This isn’t your average “pandemic pivot.”
As we have seen time and again, the majority of these workers are women. Below, three healthcare workers share their distinct experiences with the vaccine rollout.
‘It’s Crazy, But It’s Worth It’
Heather Stephen-Selby, an infectious disease specialist who bought personal protective equipment for her staff and established a call center for Covid patients as early as January 2020, has brought the same level of preparedness to vaccine strategy and distribution.
She and her thousand-member staff at HealthPoint Community Health Centers, located in a suburb of Seattle, go straight into the low-income, non-English-speaking communities they serve with drive-through vaccination clinics.
“It’s a tremendous amount of legwork on our end to help patients get the vaccine,” said Stephen-Selby, who also serves as director of clinical support for the network of 15 health centers. “We’ll stay until midnight if we have to. It’s crazy, but it’s worth it.”
As mass testing sites turn into mass vaccination sites, frontline workers who have had no rest from the trauma they endured during the various waves of the pandemic are now coordinating, delivering and administering the vaccine — not to mention training their staffs, tackling health inequalities and running clinical trials.
“The people who are vaccinating haven’t stopped in more than a year,” said Stephen-Selby. “You’re tapping the same resource over and over.
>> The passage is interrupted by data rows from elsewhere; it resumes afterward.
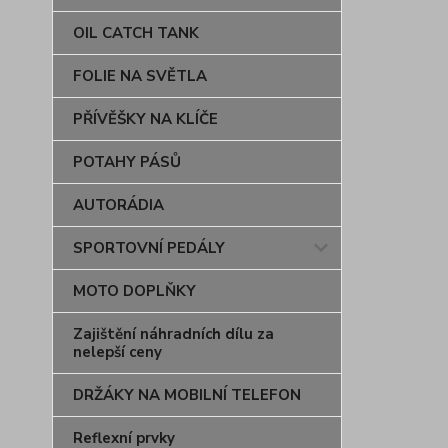
OIL CATCH TANK
FOLIE NA SVĚTLA
PŘÍVĚŠKY NA KLÍČE
POTAHY PÁSŮ
AUTORÁDIA
SPORTOVNÍ PEDÁLY
MOTO DOPLŇKY
Zajištění náhradních dílu za
nelepší ceny
DRŽÁKY NA MOBILNÍ TELEFON
Reflexní prvky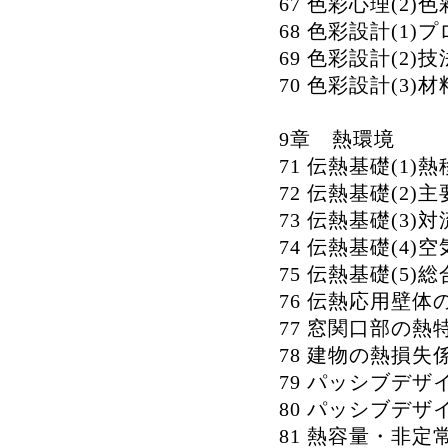
67 色彩心理(2
68 色彩設計(1)
69 色彩設計(2)技
70 色彩設計(3)
9章 熱環境
71 伝熱基礎(1)
72 伝熱基礎(2
73 伝熱基礎(3
74 伝熱基礎(4
75 伝熱基礎(5
76 伝熱応用壁体
77 窓関口部の熱
78 建物の熱損
79 パッシブデザ
80 パッシブデザ
81 熱容量・非定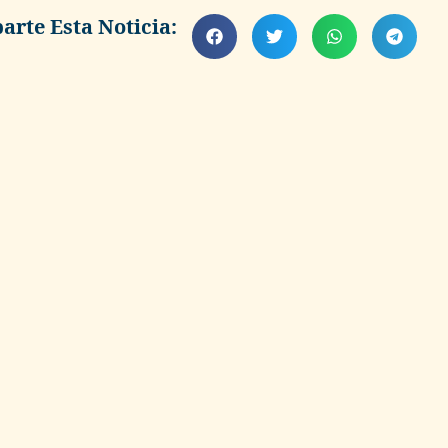
rte Esta Noticia: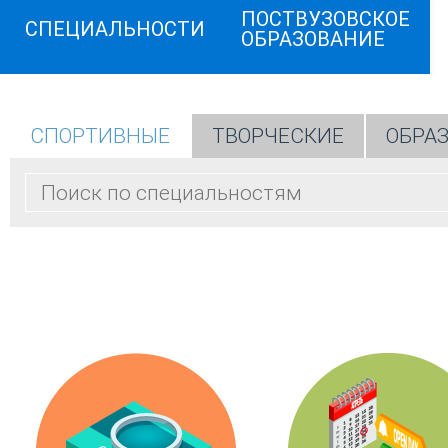
ПОСТВУЗОВСКОЕ
СПЕЦИАЛЬНОСТИ
ОБРАЗОВАНИЕ
СПОРТИВНЫЕ
ТВОРЧЕСКИЕ
ОБРА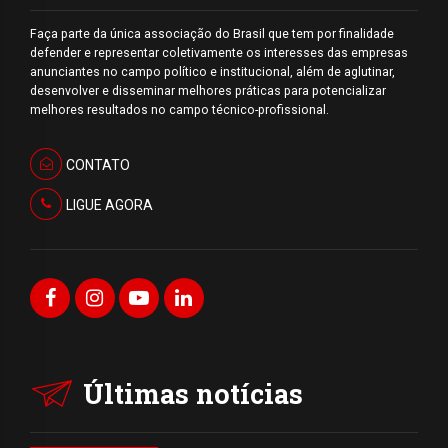
Faça parte da única associação do Brasil que tem por finalidade
defender e representar coletivamente os interesses das empresas
anunciantes no campo político e institucional, além de aglutinar,
desenvolver e disseminar melhores práticas para potencializar
melhores resultados no campo técnico-profissional.
CONTATO
LIGUE AGORA
Últimas notícias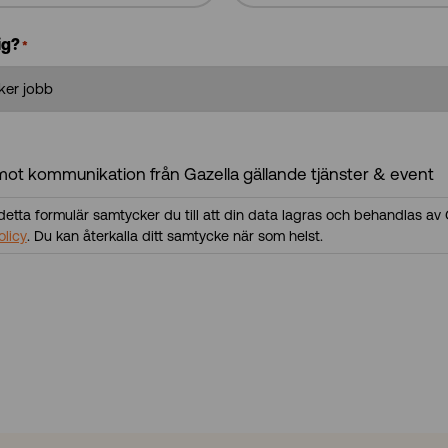
ig?
*
mot kommunikation från Gazella gällande tjänster & event
etta formulär samtycker du till att din data lagras och behandlas av G
olicy
. Du kan återkalla ditt samtycke när som helst.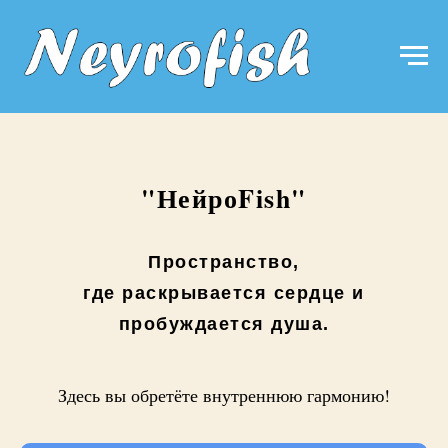
"НейроFish"
Пространство,
где раскрывается сердце и
пробуждается душа.
Здесь вы обретёте внутреннюю гармонию!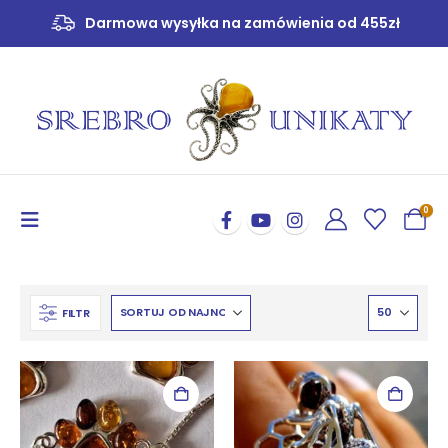
U nas wszystko jest pakowane jak na prezent -
GRATIS!
0
FILTR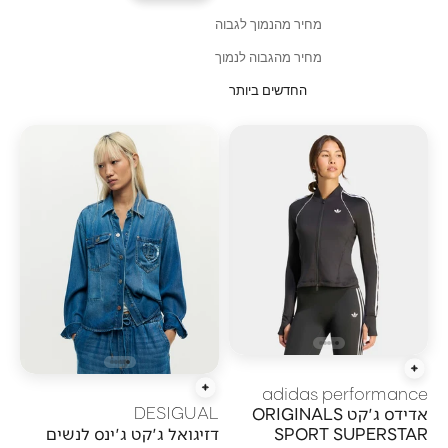
מחיר מהנמוך לגבוה
מחיר מהגבוה לנמוך
החדשים ביותר
הוספה מהירה
adidas performance
הוספה מהירה
DESIGUAL
אדידס ג'קט ORIGINALS
דזיגואל ג'קט ג'ינס לנשים
SPORT SUPERSTAR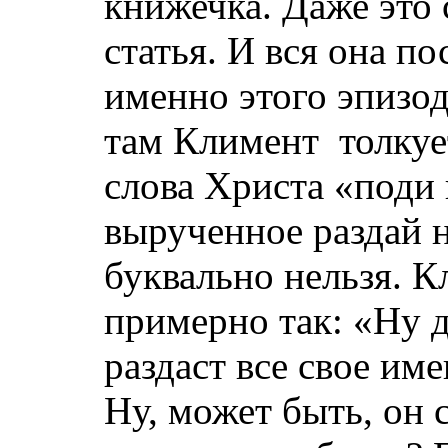
книжечка. Даже это 
статья. И вся она п
именно этого эпизо
там Климент
толкуе
слова Христа «поди 
вырученное раздай 
буквально нельзя. К
примерно так: «Ну 
раздаст все свое им
Ну, может быть, он 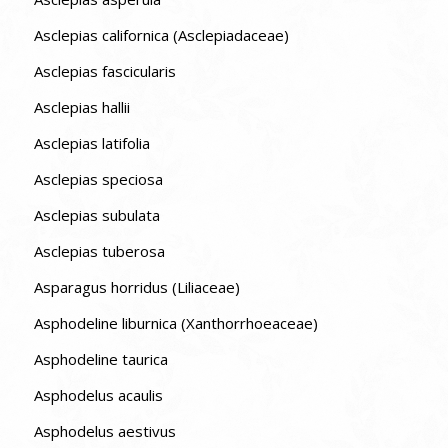
Asclepias californica (Asclepiadaceae)
Asclepias fascicularis
Asclepias hallii
Asclepias latifolia
Asclepias speciosa
Asclepias subulata
Asclepias tuberosa
Asparagus horridus (Liliaceae)
Asphodeline liburnica (Xanthorrhoeaceae)
Asphodeline taurica
Asphodelus acaulis
Asphodelus aestivus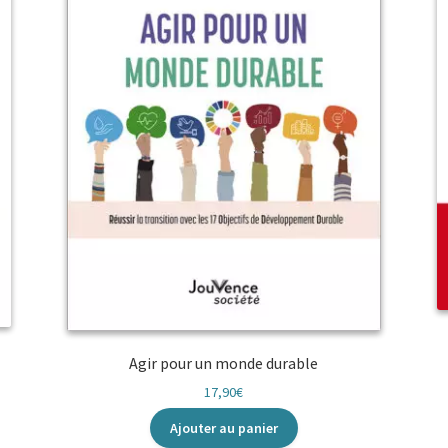
Agir pour un monde durable
17,90
€
Ajouter au panier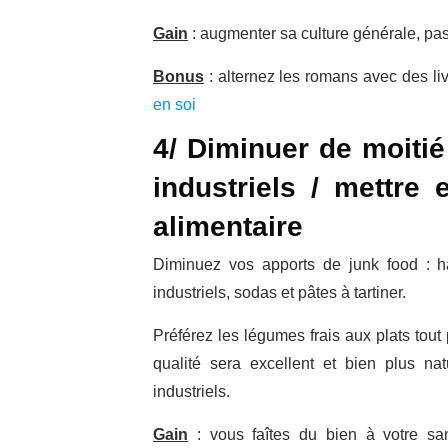
Gain
: augmenter sa culture générale, p
Bonus
: alternez les romans avec des liv
en soi
4/ Diminuer de moiti
industriels / mettre
alimentaire
Diminuez vos apports de junk food : ha
industriels, sodas et pâtes à tartiner.
Préférez les légumes frais aux plats tout
qualité sera excellent et bien plus n
industriels.
Gain
: vous faîtes du bien à votre san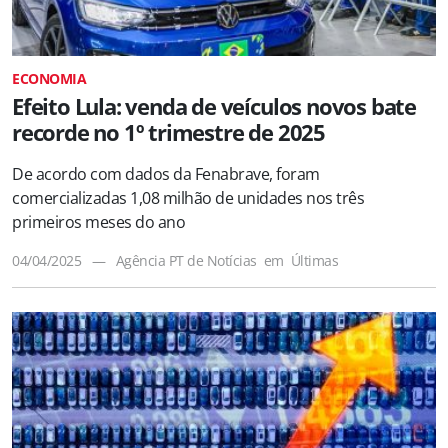
ECONOMIA
Efeito Lula: venda de veículos novos bate
recorde no 1º trimestre de 2025
De acordo com dados da Fenabrave, foram
comercializadas 1,08 milhão de unidades nos três
primeiros meses do ano
04/04/2025
—
Agência PT de Notícias
em
Últimas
And the bulk of your workforce is us — women.”
Vaccine Trial and Error
Stephanie Sterling, an infectious disease specialist at NYU Langone Health in New York City, is also co-lead of the hospital’s vaccine treatment and evaluation unit — one of 10 such units across the country.
Over the summer, Sterling was “stumbling out of the hospital, bleary-eyed, after seeing room after room” of people, the majority of them patients of color, falling ill and dying.
The next thing she knew, in September she was charged with enrolling diverse populations in Brooklyn for Phase 3 clinical trials of the AstraZeneca vaccine. She sought out essential workers who could not stay home and people with underlying health conditions to be part of the trial.
She and her team were only able to enroll about 200 people — they had to pause trials when conflicting reports of adverse effects came out — but for a vaccine research center that was just two years old, Sterling saw her role in this effort as a huge success.
“It is an honor to be part of this research,” she said, adding that it may be a while before a similar trial is conducted because other vaccines in the works have not yet been approved. “To be part of a massive community of investigators in a small period of time is probably not something any of us will forget.”
Sterling added that researchers will follow the trial participants for two years, and that, so far, no one in their pool has reported adverse reactions from AstraZeneca’s vaccine. Next, she is eager to research what happens if people “mix and match” — for example, if they get a Moderna dose followed by a Pfizer dose.
“Another thing we’re interested in looking at is vaccine hesitancy,” Sterling said. “What makes someone interested in volunteering in a trial, and what makes someone say ‘hell no’?”
Addressing Health Disparities
Monica Peek, primary care physician at The University of Chicago Medicine, says the problem is not so much vaccine hesitancy as equitable distribution of the shots.
For the past 20 years, Peek has researched health disparities in the African-American community, specifically around diabetes. But she said that the same structural inequities that prevent communities of color from getting proper treatment for diabetes also translate to treatment for Covid, and, now, access to the vaccine.
“We have failed to distribute vaccines in an equitable fashion,” Peek said. “You have to plan for equity.”
By setting up online sign-up systems, “that means people who don’t have [Internet] access, who feel less comfortable with technology or they can’t afford it — those are the people who will be left behind, and that’s exactly what has happened,” she said.
Like Stephen-Selby and Sterling, UChicago Medicine staffers are going out into their community, which covers the South Side of Chicago, to host events for people to get vaccinated. But in a majority African-American population, efforts to show that the vaccine is safe is complicated by a history of medical experimentation, exploitation and neglect.
“These [vaccines] are not designed to hurt or harm the Black community — I’m having this discussion all the time,” said Peek. “But our main issue right now is equity and distribution. It’s not lack of want for this vaccine.”
As vaccine efforts continue to ramp up around the country, and eligibility in many states keeps expanding, experts say it’s just a matter of getting enough supply to meet the demand. In the race against variants, healthcare workers say they are cautiously optimistic.
“We have a presidential administration that is taking science seriously,” said Peek. “I think that we are on the right track and headed into brighter days.”